Your task: Please transcribe only the lines between the one containing "khai thác tuyến" and the end of the records, both ends included, exactly as written; skip every picture.

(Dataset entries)
****************************************

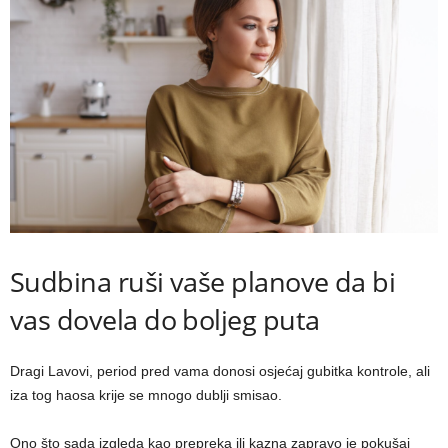
Sudbina ruši vaše planove da bi
vas dovela do boljeg puta
Dragi Lavovi, period pred vama donosi osjećaj gubitka kontrole, ali
iza tog haosa krije se mnogo dublji smisao.
Ono što sada izgleda kao prepreka ili kazna zapravo je pokušaj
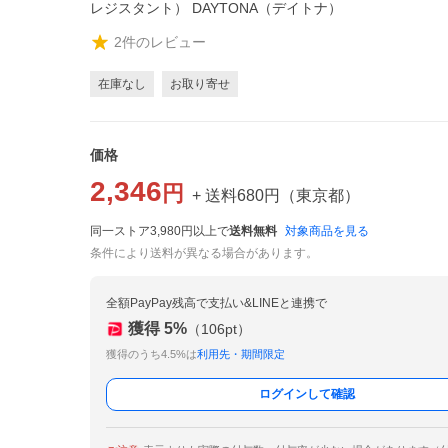
レジスタント） DAYTONA（デイトナ）
2
件のレビュー
在庫なし
お取り寄せ
価格
2,346
円
+ 送料
680
円
（
東京都
）
同一ストア3,980円以上で
送料無料
対象商品を見る
条件により送料が異なる場合があります。
全額PayPay残高で支払い&LINEと連携で
獲得
5
%
（
106
pt）
獲得のうち4.5%は
利用先・期間限定
ログインして確認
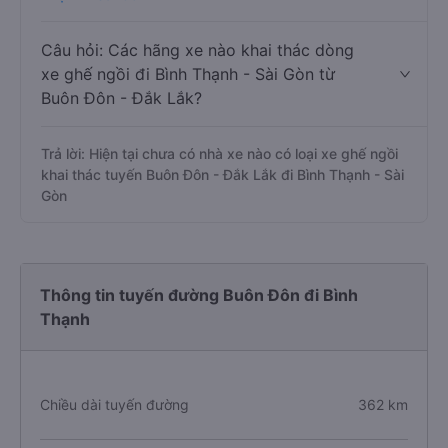
Câu hỏi: Các hãng xe nào khai thác dòng
xe ghế ngồi đi Bình Thạnh - Sài Gòn từ
Buôn Đôn - Đắk Lắk?
Trả lời: Hiện tại chưa có nhà xe nào có loại xe ghế ngồi
khai thác tuyến Buôn Đôn - Đắk Lắk đi Bình Thạnh - Sài
Gòn
Thông tin tuyến đường Buôn Đôn đi Bình
Thạnh
Chiều dài tuyến đường
362 km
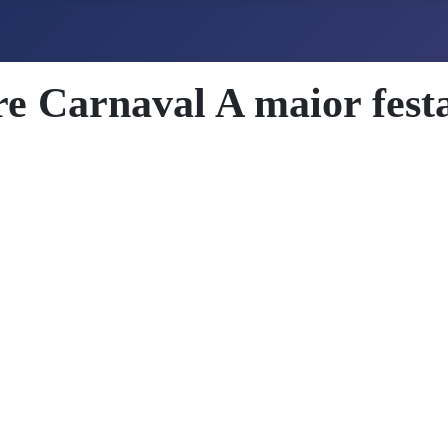
re Carnaval A maior festa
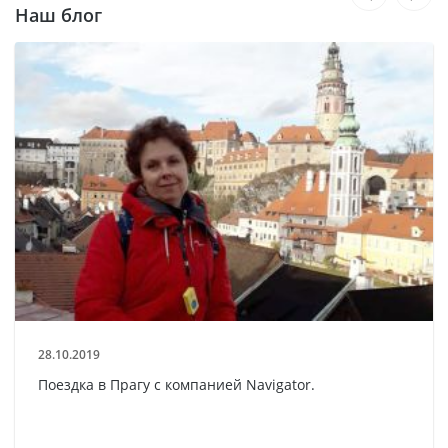
Наш блог
28.10.2019
Поездка в Прагу с компанией Navigator.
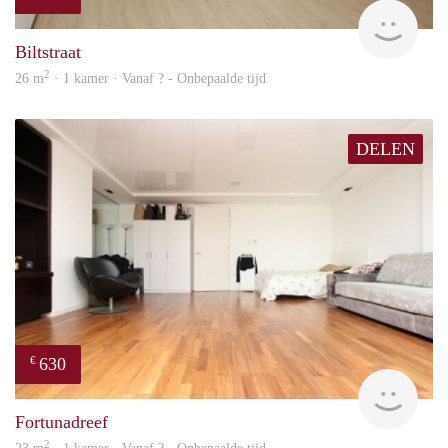
rent
Biltstraat
2
26 m
· 1 kamer · Vanaf ? - Onbepaalde tijd
DELEN
630
€
finde
Fortunadreef
2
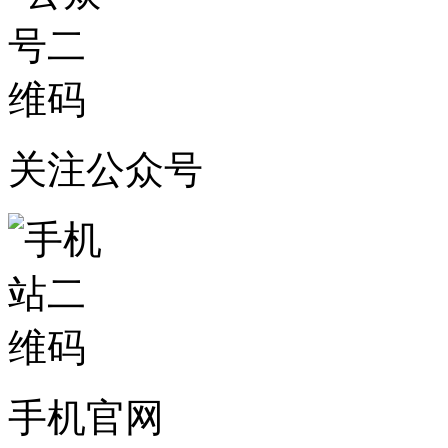
关注公众号
手机官网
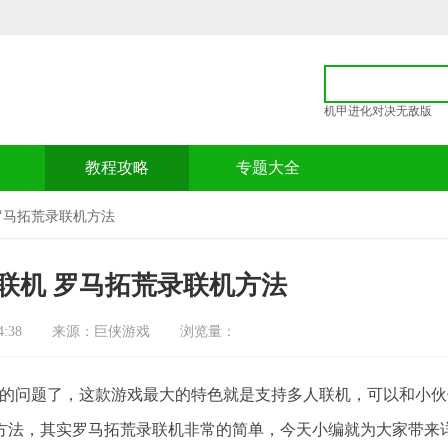
机甲进化对决无敌版
p
教程攻略
专题大全
罗马拓荒录联机方法
联机 罗马拓荒录联机方法
:38
来源：巨侠游戏
浏览量：
道的问题了，这款游戏最大的特色就是支持多人联机，可以和小伙
方法，其实罗马拓荒录联机非常的简单，今天小编就为大家带来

****************************************

Finished task:
khai thác tuyến Buôn Đôn - Đắk Lắk đi Bình Thạnh - Sài
Gòn
Thông tin tuyến đường Buôn Đôn đi Bình
Thạnh
Chiều dài tuyến đường
362 km
re Carnaval A maior festa
Наш блог
28.10.2019
Поездка в Прагу с компанией Navigator.
rent
Biltstraat
2
26 m
· 1 kamer · Vanaf ? - Onbepaalde tijd
DELEN
630
€
finde
Fortunadreef
2
关注公众号
手机官网
机甲进化对决无敌版
p
教程攻略
专题大全
罗马拓荒录联机方法
联机 罗马拓荒录联机方法
:38
来源：巨侠游戏
浏览量：
道的问题了，这款游戏最大的特色就是支持多人联机，可以和小伙
方法，其实罗马拓荒录联机非常的简单，今天小编就为大家带来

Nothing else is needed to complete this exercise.